◆ Activity: I'd like the records transcribed exactly, leaving the images out.

#####

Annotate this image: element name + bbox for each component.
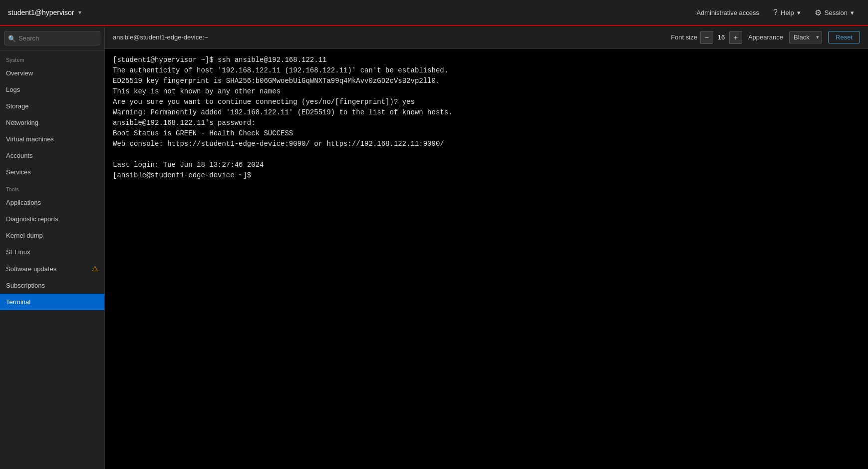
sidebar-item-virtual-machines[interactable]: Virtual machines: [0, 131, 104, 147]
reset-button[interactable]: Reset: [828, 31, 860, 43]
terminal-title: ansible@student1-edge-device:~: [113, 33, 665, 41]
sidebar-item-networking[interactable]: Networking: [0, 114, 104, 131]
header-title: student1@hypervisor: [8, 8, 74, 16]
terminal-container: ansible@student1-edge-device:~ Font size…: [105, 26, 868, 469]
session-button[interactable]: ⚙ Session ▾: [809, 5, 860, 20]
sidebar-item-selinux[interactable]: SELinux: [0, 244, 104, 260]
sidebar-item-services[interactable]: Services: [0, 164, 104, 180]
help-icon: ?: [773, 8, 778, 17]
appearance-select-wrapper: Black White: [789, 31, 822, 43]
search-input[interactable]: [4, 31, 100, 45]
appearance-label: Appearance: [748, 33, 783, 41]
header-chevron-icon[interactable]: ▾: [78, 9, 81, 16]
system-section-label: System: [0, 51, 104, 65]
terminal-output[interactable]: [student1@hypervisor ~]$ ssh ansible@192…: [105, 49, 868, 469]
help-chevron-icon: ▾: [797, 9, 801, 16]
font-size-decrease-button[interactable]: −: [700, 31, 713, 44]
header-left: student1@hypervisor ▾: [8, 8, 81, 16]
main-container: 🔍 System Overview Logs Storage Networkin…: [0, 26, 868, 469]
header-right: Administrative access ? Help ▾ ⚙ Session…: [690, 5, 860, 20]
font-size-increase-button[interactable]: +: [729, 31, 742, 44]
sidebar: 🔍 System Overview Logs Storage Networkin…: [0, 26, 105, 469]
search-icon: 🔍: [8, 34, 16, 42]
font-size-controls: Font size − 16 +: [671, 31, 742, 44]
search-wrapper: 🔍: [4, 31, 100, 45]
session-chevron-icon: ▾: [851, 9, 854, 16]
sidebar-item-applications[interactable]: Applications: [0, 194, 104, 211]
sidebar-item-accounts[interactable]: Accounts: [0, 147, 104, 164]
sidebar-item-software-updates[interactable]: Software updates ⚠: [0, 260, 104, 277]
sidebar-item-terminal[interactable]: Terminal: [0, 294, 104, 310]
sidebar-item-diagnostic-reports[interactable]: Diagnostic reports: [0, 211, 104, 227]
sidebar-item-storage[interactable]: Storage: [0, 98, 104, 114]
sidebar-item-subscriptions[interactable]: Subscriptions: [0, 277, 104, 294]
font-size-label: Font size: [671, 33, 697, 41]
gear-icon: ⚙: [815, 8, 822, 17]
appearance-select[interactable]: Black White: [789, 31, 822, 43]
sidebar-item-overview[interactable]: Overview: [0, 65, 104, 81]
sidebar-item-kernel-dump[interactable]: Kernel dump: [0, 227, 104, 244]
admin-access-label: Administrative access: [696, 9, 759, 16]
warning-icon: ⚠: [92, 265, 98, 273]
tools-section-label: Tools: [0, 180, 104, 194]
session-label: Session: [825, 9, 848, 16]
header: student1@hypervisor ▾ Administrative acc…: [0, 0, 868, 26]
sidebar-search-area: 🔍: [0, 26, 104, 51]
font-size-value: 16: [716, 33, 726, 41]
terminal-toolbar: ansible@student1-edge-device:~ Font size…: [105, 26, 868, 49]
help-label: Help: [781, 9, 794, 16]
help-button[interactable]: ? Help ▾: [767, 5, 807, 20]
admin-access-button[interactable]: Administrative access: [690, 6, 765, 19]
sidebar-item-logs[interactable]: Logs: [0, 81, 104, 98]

#####

◆ Response to this task:
Annotate this image: element name + bbox for each component.
sidebar-item-virtual-machines[interactable]: Virtual machines: [0, 131, 104, 147]
reset-button[interactable]: Reset: [828, 31, 860, 43]
terminal-title: ansible@student1-edge-device:~: [113, 33, 665, 41]
sidebar-item-networking[interactable]: Networking: [0, 114, 104, 131]
header-title: student1@hypervisor: [8, 8, 74, 16]
terminal-container: ansible@student1-edge-device:~ Font size…: [105, 26, 868, 469]
session-button[interactable]: ⚙ Session ▾: [809, 5, 860, 20]
sidebar-item-selinux[interactable]: SELinux: [0, 244, 104, 260]
sidebar-item-services[interactable]: Services: [0, 164, 104, 180]
help-icon: ?: [773, 8, 778, 17]
appearance-select-wrapper: Black White: [789, 31, 822, 43]
search-input[interactable]: [4, 31, 100, 45]
appearance-label: Appearance: [748, 33, 783, 41]
header-chevron-icon[interactable]: ▾: [78, 9, 81, 16]
system-section-label: System: [0, 51, 104, 65]
terminal-output[interactable]: [student1@hypervisor ~]$ ssh ansible@192…: [105, 49, 868, 469]
help-chevron-icon: ▾: [797, 9, 801, 16]
font-size-decrease-button[interactable]: −: [700, 31, 713, 44]
header-left: student1@hypervisor ▾: [8, 8, 81, 16]
main-container: 🔍 System Overview Logs Storage Networkin…: [0, 26, 868, 469]
header-right: Administrative access ? Help ▾ ⚙ Session…: [690, 5, 860, 20]
font-size-increase-button[interactable]: +: [729, 31, 742, 44]
sidebar: 🔍 System Overview Logs Storage Networkin…: [0, 26, 105, 469]
search-icon: 🔍: [8, 34, 16, 42]
font-size-controls: Font size − 16 +: [671, 31, 742, 44]
search-wrapper: 🔍: [4, 31, 100, 45]
session-chevron-icon: ▾: [851, 9, 854, 16]
sidebar-item-applications[interactable]: Applications: [0, 194, 104, 211]
sidebar-item-accounts[interactable]: Accounts: [0, 147, 104, 164]
sidebar-item-software-updates[interactable]: Software updates ⚠: [0, 260, 104, 277]
sidebar-item-terminal[interactable]: Terminal: [0, 294, 104, 310]
sidebar-item-diagnostic-reports[interactable]: Diagnostic reports: [0, 211, 104, 227]
sidebar-item-storage[interactable]: Storage: [0, 98, 104, 114]
sidebar-item-subscriptions[interactable]: Subscriptions: [0, 277, 104, 294]
font-size-label: Font size: [671, 33, 697, 41]
gear-icon: ⚙: [815, 8, 822, 17]
appearance-select[interactable]: Black White: [789, 31, 822, 43]
sidebar-item-overview[interactable]: Overview: [0, 65, 104, 81]
sidebar-item-kernel-dump[interactable]: Kernel dump: [0, 227, 104, 244]
admin-access-label: Administrative access: [696, 9, 759, 16]
warning-icon: ⚠: [92, 265, 98, 273]
tools-section-label: Tools: [0, 180, 104, 194]
session-label: Session: [825, 9, 848, 16]
header: student1@hypervisor ▾ Administrative acc…: [0, 0, 868, 26]
sidebar-search-area: 🔍: [0, 26, 104, 51]
font-size-value: 16: [716, 33, 726, 41]
terminal-toolbar: ansible@student1-edge-device:~ Font size…: [105, 26, 868, 49]
help-label: Help: [781, 9, 794, 16]
help-button[interactable]: ? Help ▾: [767, 5, 807, 20]
admin-access-button[interactable]: Administrative access: [690, 6, 765, 19]
sidebar-item-logs[interactable]: Logs: [0, 81, 104, 98]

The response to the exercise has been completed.